Would you copy the records exactly, leaving the pictures out?

[Source records]
-----
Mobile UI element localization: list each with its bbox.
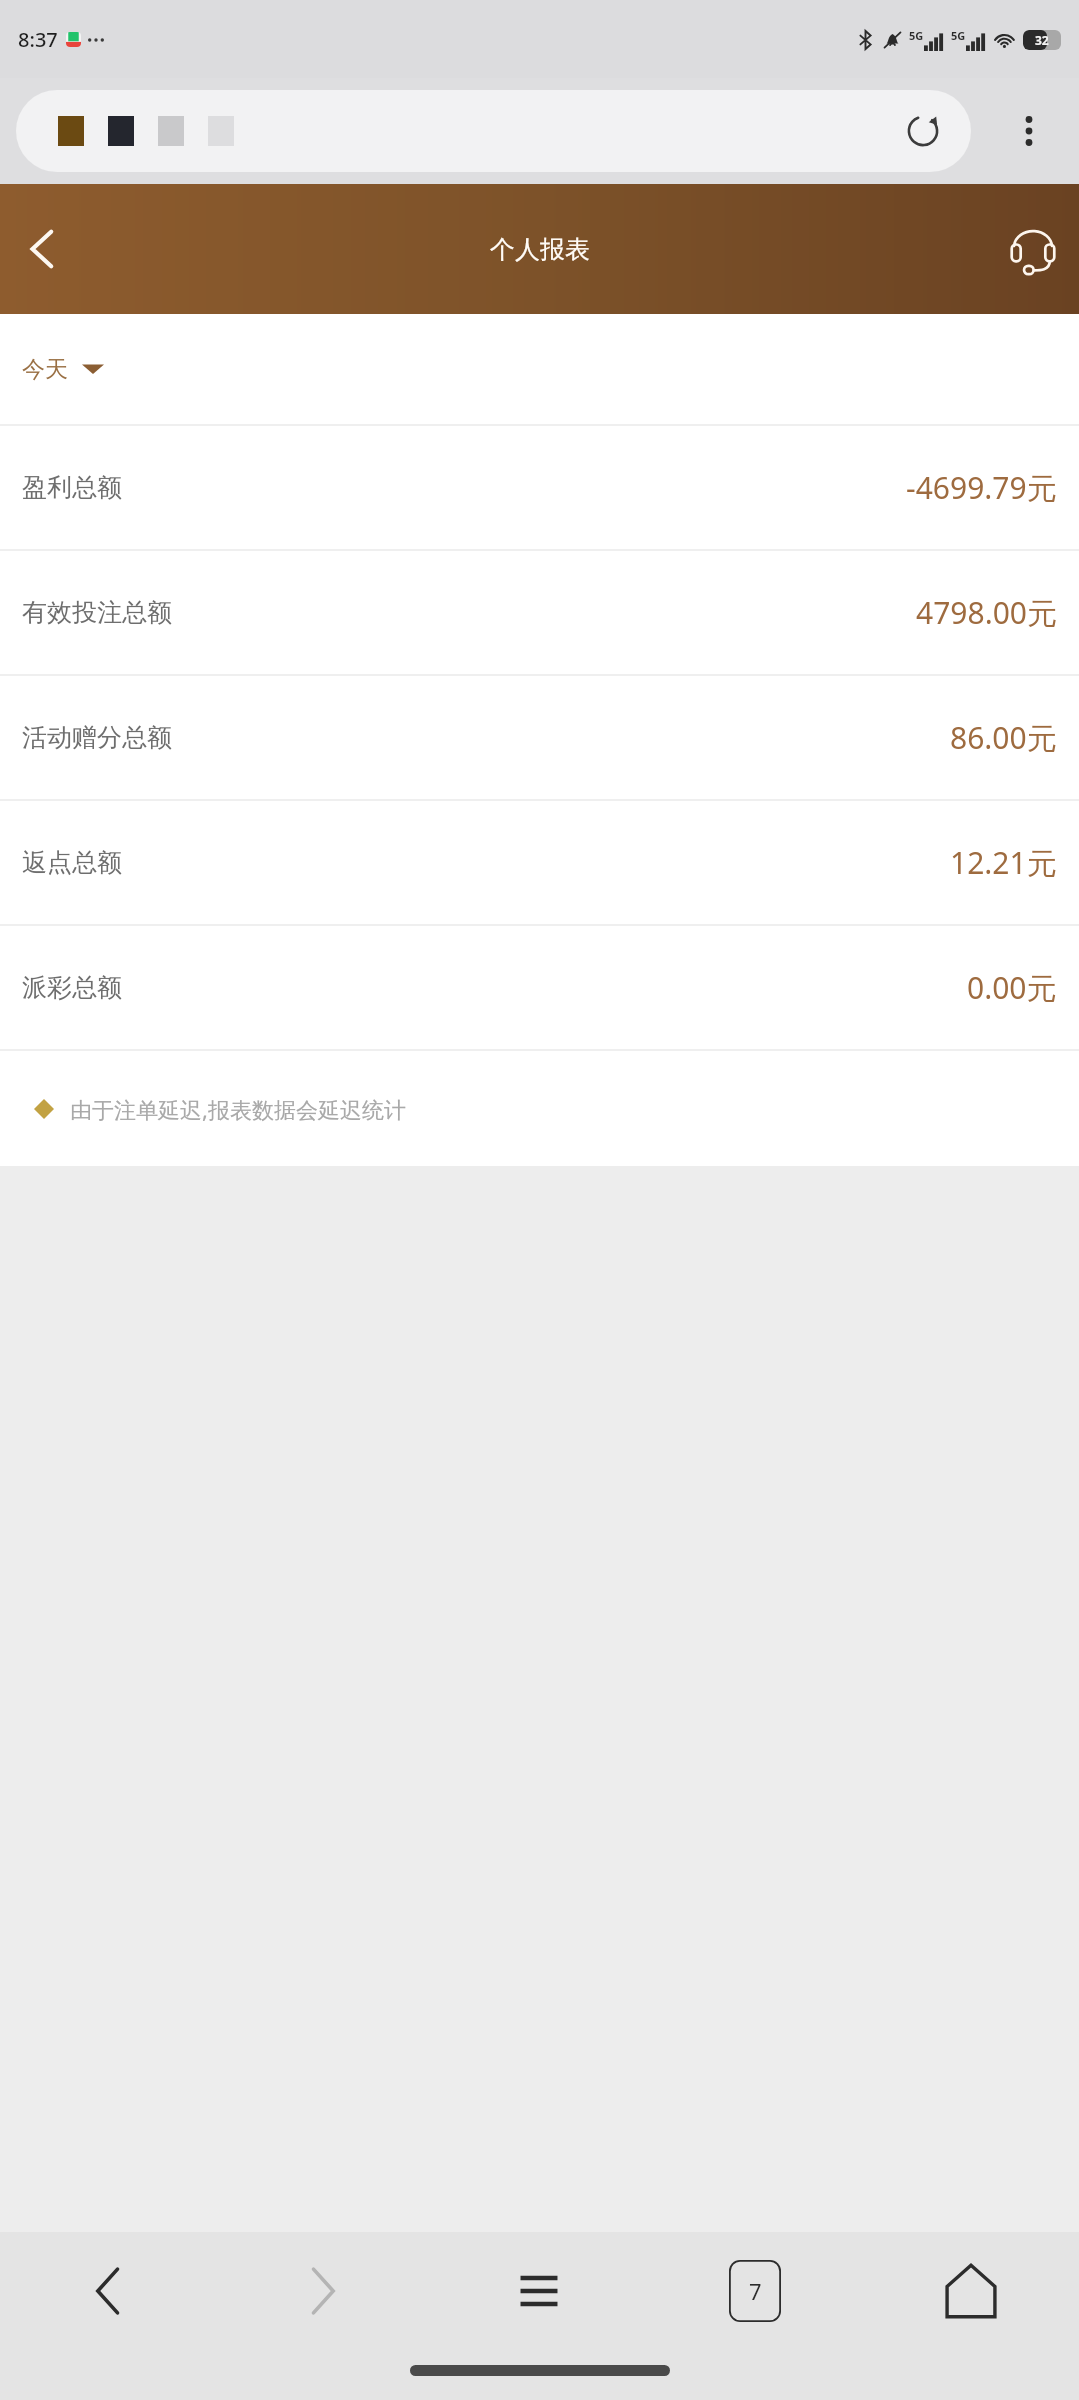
staticText: 由于注单延迟,报表数据会延迟统计 <box>70 1094 406 1124</box>
staticText: 派彩总额 <box>22 972 122 1003</box>
button[interactable]: Menu <box>431 2232 647 2350</box>
button[interactable]: 有效投注总额 <box>0 551 1079 674</box>
staticText: 个人报表 <box>490 234 590 265</box>
button[interactable]: 今天 <box>0 314 1079 424</box>
button[interactable]: Customer service <box>1005 221 1061 277</box>
button[interactable]: Home <box>863 2232 1079 2350</box>
staticText: 有效投注总额 <box>22 597 172 628</box>
staticText: 86.00元 <box>950 717 1057 758</box>
button[interactable]: Tabs <box>647 2232 863 2350</box>
button[interactable]: 派彩总额 <box>0 926 1079 1049</box>
staticText: 今天 <box>22 355 68 384</box>
button[interactable]: 活动赠分总额 <box>0 676 1079 799</box>
button[interactable]: Back <box>8 213 80 285</box>
button[interactable]: More options <box>1005 107 1053 155</box>
staticText: 7 <box>749 2276 762 2306</box>
staticText: 4798.00元 <box>916 592 1057 633</box>
button[interactable]: Reload <box>901 109 945 153</box>
staticText: -4699.79元 <box>906 467 1057 508</box>
staticText: 5G <box>909 28 924 43</box>
staticText: 12.21元 <box>950 842 1057 883</box>
button[interactable]: 盈利总额 <box>0 426 1079 549</box>
button[interactable]: 返点总额 <box>0 801 1079 924</box>
staticText: 返点总额 <box>22 847 122 878</box>
staticText: 5G <box>951 28 966 43</box>
staticText: 活动赠分总额 <box>22 722 172 753</box>
button[interactable]: Back <box>0 2232 215 2350</box>
button[interactable]: Forward <box>215 2232 431 2350</box>
button[interactable]: Reload <box>16 90 971 172</box>
staticText: 32 <box>1035 32 1049 48</box>
staticText: 8:37 <box>18 26 58 53</box>
staticText: 盈利总额 <box>22 472 122 503</box>
staticText: 0.00元 <box>967 967 1057 1008</box>
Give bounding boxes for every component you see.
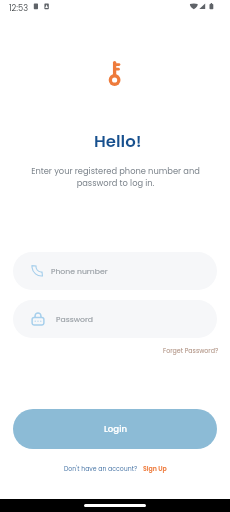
-----
◆ **ANSWER TO THIS EXERCISE**
Mobile UI element localization: list each with its bbox.
staticText: 由于注单延迟,报表数据会延迟统计 <box>70 1094 406 1124</box>
staticText: 派彩总额 <box>22 972 122 1003</box>
button[interactable]: Menu <box>431 2232 647 2350</box>
button[interactable]: 有效投注总额 <box>0 551 1079 674</box>
staticText: 个人报表 <box>490 234 590 265</box>
button[interactable]: 今天 <box>0 314 1079 424</box>
button[interactable]: Customer service <box>1005 221 1061 277</box>
button[interactable]: Home <box>863 2232 1079 2350</box>
staticText: 有效投注总额 <box>22 597 172 628</box>
staticText: 86.00元 <box>950 717 1057 758</box>
button[interactable]: Tabs <box>647 2232 863 2350</box>
button[interactable]: 派彩总额 <box>0 926 1079 1049</box>
staticText: 今天 <box>22 355 68 384</box>
button[interactable]: 活动赠分总额 <box>0 676 1079 799</box>
button[interactable]: Back <box>8 213 80 285</box>
button[interactable]: More options <box>1005 107 1053 155</box>
staticText: 7 <box>749 2276 762 2306</box>
staticText: 4798.00元 <box>916 592 1057 633</box>
button[interactable]: Reload <box>901 109 945 153</box>
staticText: -4699.79元 <box>906 467 1057 508</box>
staticText: 5G <box>909 28 924 43</box>
staticText: 12.21元 <box>950 842 1057 883</box>
button[interactable]: 盈利总额 <box>0 426 1079 549</box>
button[interactable]: 返点总额 <box>0 801 1079 924</box>
staticText: 返点总额 <box>22 847 122 878</box>
staticText: 5G <box>951 28 966 43</box>
staticText: 活动赠分总额 <box>22 722 172 753</box>
button[interactable]: Back <box>0 2232 215 2350</box>
button[interactable]: Forward <box>215 2232 431 2350</box>
button[interactable]: Reload <box>16 90 971 172</box>
staticText: 32 <box>1035 32 1049 48</box>
staticText: 8:37 <box>18 26 58 53</box>
staticText: 盈利总额 <box>22 472 122 503</box>
staticText: 0.00元 <box>967 967 1057 1008</box>
Give bounding boxes for every component you see.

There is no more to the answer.